As we can see, this function is a simple wrapper around subprocess.Popen. Attackers can utilize this (and similar) functions to run CLI commands on the local machine. Seeing, however, that the function is embedded deep into the MLflow package, it may not come as a surprise that no current scanner included it in its denylist. Thus, an attacker can embed CLI commands into the model file and have it go untraced:

Bypass Method #2 - Utilizing Static Code Analysis Complexity

To showcase another flaw in static scanners, let’s discuss python (byte)code. Essentially, when saving a model with pytorch, the user chooses the pickle_module to use for the pickling process. Choosing pickle_module=dill, for example, allows the user to serialize custom functions into the model file, instead of relying on functions imported using the GLOBAL opcode we saw earlier. Worth highlighting at this point, that there are legitimate uses to this feature, as it allows embedding the entire model into a single model file, even when the model has a custom architecture. Attackers, however, are always one step ahead and utilize all such esoteric features to their advantage. In this instance, attackers can simply embed malicious code into a serialized function, thus evading static scanners that solely inspect GLOBAL pickle opcodes. But even if static scanners evolved and started inspecting the contents of serialized functions, they could not stand a chance.
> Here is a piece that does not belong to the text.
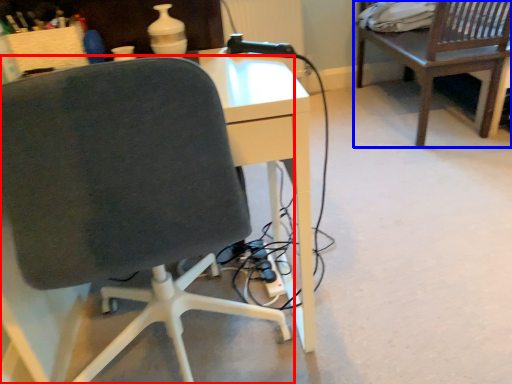 Question: Which of the following is the closest to the observer, chair (highlighted by a red box) or table (highlighted by a blue box)?

Choices:
 (A) chair
 (B) table

Answer: (A) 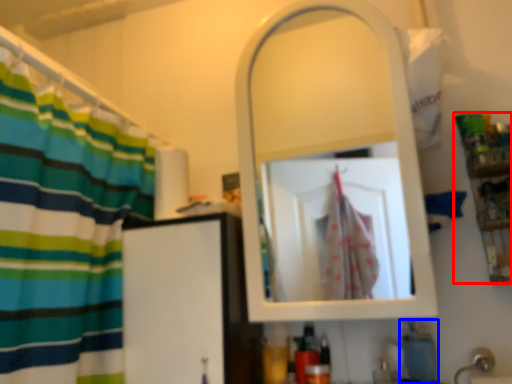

Static code analysis is an NP-hard problem as it is a generalization of the halting problem. Therefore, scanners cannot hope to accurately statically analyze the contents of those functions and figure out what those functions are up to. To showcase this point, we wrote the following function and embedded it into a model file:

def goo(arg):
    x = '__im'
    y = 'po'
    z = 'rt__'
    o = 'o'
    s = 's'
    module = torch.__builtins__[x + y + z](o + s)
    module.system("echo \"You've been pwned.\"")
    return arg

Simply by breaking up several suspicious strings into different variables, we create a hard-to-analyze function, which essentially ends up running untrusted CLI commands.
Not surprisingly, given the non-polynomial nature of static code analysis, this custom function was not detected by any of the static scanners HuggingFace suggests (with one scanner not returning any result for weeks):

Bypass Method #3 - Relying on the Scanner’s Over-Simplicity

Another dimension to static scanners being insufficient in accurately assessing the risk associated with model files, is the fact that they are over-simplistic in their emulation of the model operations. To better understand this, let’s dive deeper into how pickle works.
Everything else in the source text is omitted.